-- Opening Marker --

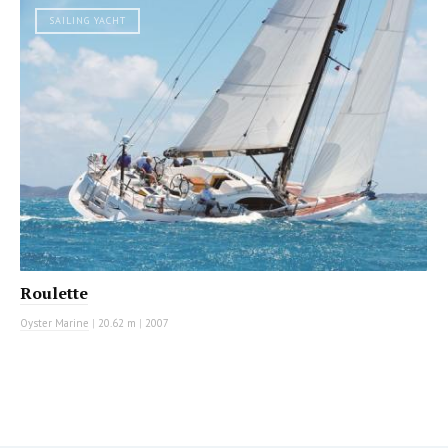
SAILING YACHT
Roulette
Oyster Marine
|
20.62 m
|
2007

-- Closing Marker --

● **WORK INSTRUCTIONS**: Print out all the material above exactly as it appears, omitting the images.

● **THE COMPLETED TASK**:
SAILING YACHT
Roulette
Oyster Marine
|
20.62 m
|
2007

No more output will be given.